To You – Fall 2012

Published: Oct 6, 2012

(True grit statue)

Traditions don’t start easily. Someone has to plant the seeds. Attract attention to them. Nurture them. Allow them both to grow and take root.

The image on the cover of the Fall 2012 issue of UMBC Magazine is one tradition that has taken root at the university. UMBC’s presidential insignia – worn by the university’s president at every commencement – was a gift from the university’s Alumni Association that recognized the school’s milestone 30th anniversary in 1996.

The insignia was purposely created to have a contemporary look that reflected the innovation that characterized the institution. The insignia’s design includes not only the university seal, but also incorporates three symbols that represent the key pillars upon which UMBC stands as a proud public university in Maryland: teaching, research and service. There are also visual references to the iconic Albin O. Kuhn Library in its design – rooting the insignia firmly in campus space.

At the time of its completion in 1998, UMBC’s director of alumni relations Joan Williams observed that she hoped the insignia was “just the beginning of many more traditions to come.” But little did she know that the president who first wore the insignia 14 years ago would still be the university’s leader in 2012.

Our cover story in this issue examines the 20 years of transformation at UMBC that have occurred under the leadership of Freeman A. Hrabowski, III. (See “From Aspiration to Achievement”).

Stability also helps nurture traditions. UMBC’s two decades with Hrabowski at the helm have given the university the ability to innovate in an environment of continuity – and thus advance the commitment to teaching, research and service that are part of the design of the university and its insignia.
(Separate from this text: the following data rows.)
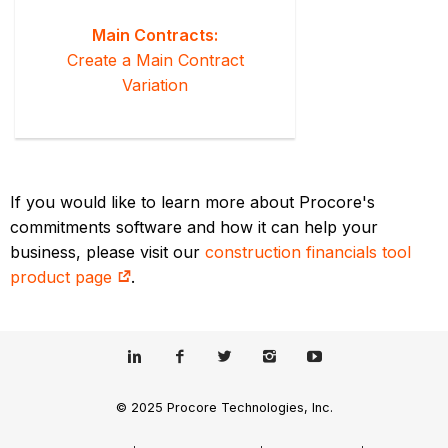
Main Contracts:
Create a Main Contract
Variation
If you would like to learn more about Procore's
commitments software and how it can help your
business, please visit our
construction financials tool
product page
.
© 2025 Procore Technologies, Inc.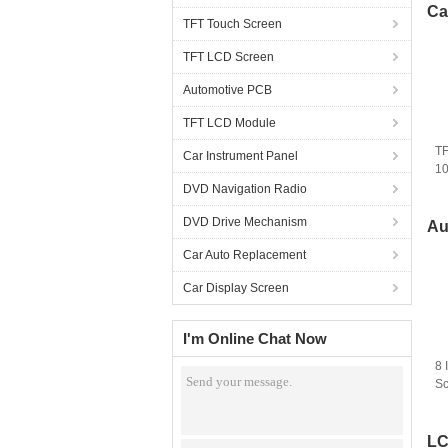
Ca
TFT Touch Screen
TFT LCD Screen
Automotive PCB
TFT LCD Module
TF
Car Instrument Panel
1
LM
DVD Navigation Radio
Sc
DVD Drive Mechanism
A
Au
Car Auto Replacement
Car Display Screen
I'm Online Chat Now
8 
Sc
18
R
LC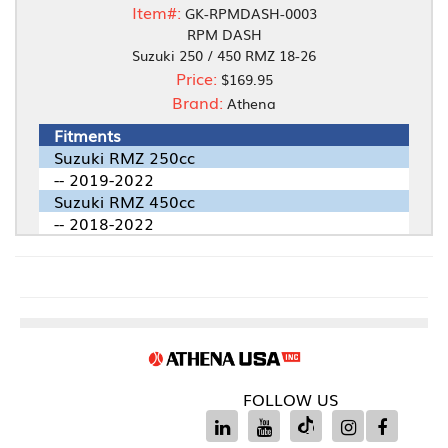
Item#:
GK-RPMDASH-0003
RPM DASH
Suzuki 250 / 450 RMZ 18-26
Price:
$169.95
Brand:
Athena
Fitments
Suzuki RMZ 250cc
-- 2019-2022
Suzuki RMZ 450cc
-- 2018-2022
FOLLOW US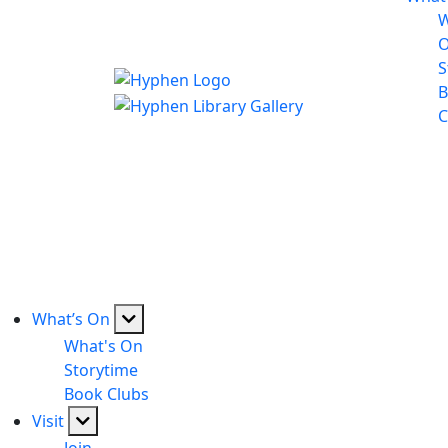
W
S
B
C
What’s On
What's On
Storytime
Book Clubs
Visit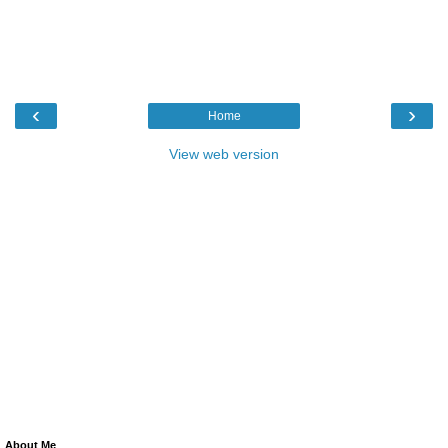
‹
›
Home
View web version
About Me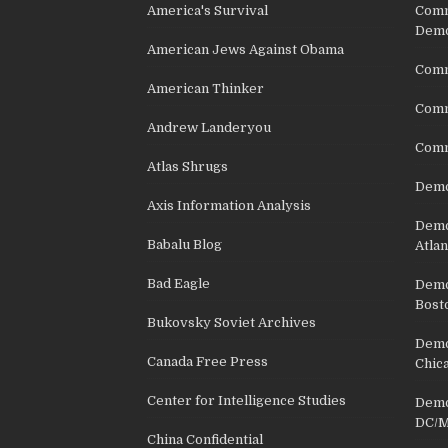
America's Survival
Comm
Demo
American Jews Against Obama
Comm
American Thinker
Commu
Andrew Landeryou
Comm
Atlas Shrugs
Demo
Axis Information Analysis
Democ
Babalu Blog
Atlan
Bad Eagle
Democ
Bost
Bukovsky Soviet Archives
Democ
Canada Free Press
Chic
Center for Intelligence Studies
Democ
DC/M
China Confidential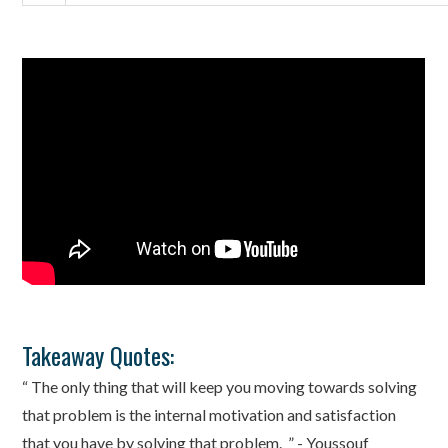
Takeaway Quotes:
“ The only thing that will keep you moving towards solving
that problem is the internal motivation and satisfaction
that you have by solving that problem. ” - Youssouf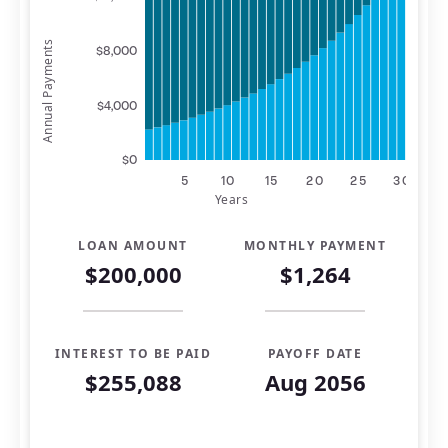
Annual Payments
$8,000
$4,000
$0
5
10
15
20
25
30
Years
LOAN AMOUNT
MONTHLY PAYMENT
$200,000
$1,264
INTEREST TO BE PAID
PAYOFF DATE
$255,088
Aug 2056
Mortgage Summary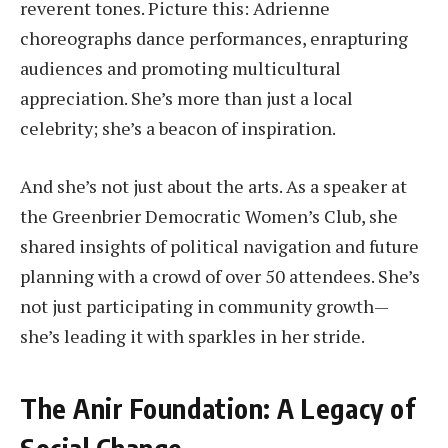
reverent tones. Picture this: Adrienne
choreographs dance performances, enrapturing
audiences and promoting multicultural
appreciation. She’s more than just a local
celebrity; she’s a beacon of inspiration.
And she’s not just about the arts. As a speaker at
the Greenbrier Democratic Women’s Club, she
shared insights of political navigation and future
planning with a crowd of over 50 attendees. She’s
not just participating in community growth—
she’s leading it with sparkles in her stride.
The Anir Foundation: A Legacy of
Social Change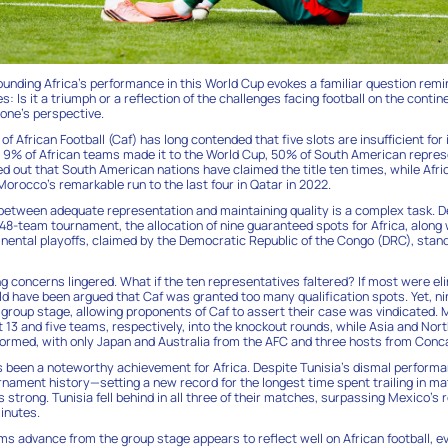
ounding Africa’s performance in this World Cup evokes a familiar question remi
: Is it a triumph or a reflection of the challenges facing football on the cont
one’s perspective.
f African Football (Caf) has long contended that five slots are insufficient fo
y 9% of African teams made it to the World Cup, 50% of South American repres
ed out that South American nations have claimed the title ten times, while Afri
 Morocco’s remarkable run to the last four in Qatar in 2022.
 between adequate representation and maintaining quality is a complex task. D
 48-team tournament, the allocation of nine guaranteed spots for Africa, along 
tinental playoffs, claimed by the Democratic Republic of the Congo (DRC), stand
g concerns lingered. What if the ten representatives faltered? If most were eli
uld have been argued that Caf was granted too many qualification spots. Yet, n
group stage, allowing proponents of Caf to assert their case was vindicated.
13 and five teams, respectively, into the knockout rounds, while Asia and Nor
rmed, with only Japan and Australia from the AFC and three hosts from Conc
 been a noteworthy achievement for Africa. Despite Tunisia’s dismal perform
urnament history—setting a new record for the longest time spent trailing in m
strong. Tunisia fell behind in all three of their matches, surpassing Mexico’s r
minutes.
s advance from the group stage appears to reflect well on African football,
As a young university with a growing sense of its legacy and its promise, the students, faculty, and staff of UMBC make history every day. And alumni can do it, too. Everything that happens at UMBC now lays the foundation for the university’s future.

For instance, every year that there is a bonfire at UMBC Homecoming brings that conflagration another step away from being an “annual event” and one step closer to being a “tradition.” And every year that The Retriever Weekly publishes during the first week of school – as it has since 1966 – makes the university’s student newspaper more of an institution.

Both the bonfire and The Retriever Weekly will figure prominently in this year’s UMBC Homecoming 2012. The bonfire will be set at dusk on Wednesday, October 10. And a reunion of staff members of The Retriever Weekly will happen on Saturday, October 13, at 2:30 p.m.

We hope to see you at Homecoming 2012. You will see how UMBC nurtures the traditions it has as it creates new ones – and you can help us make history in continuing them.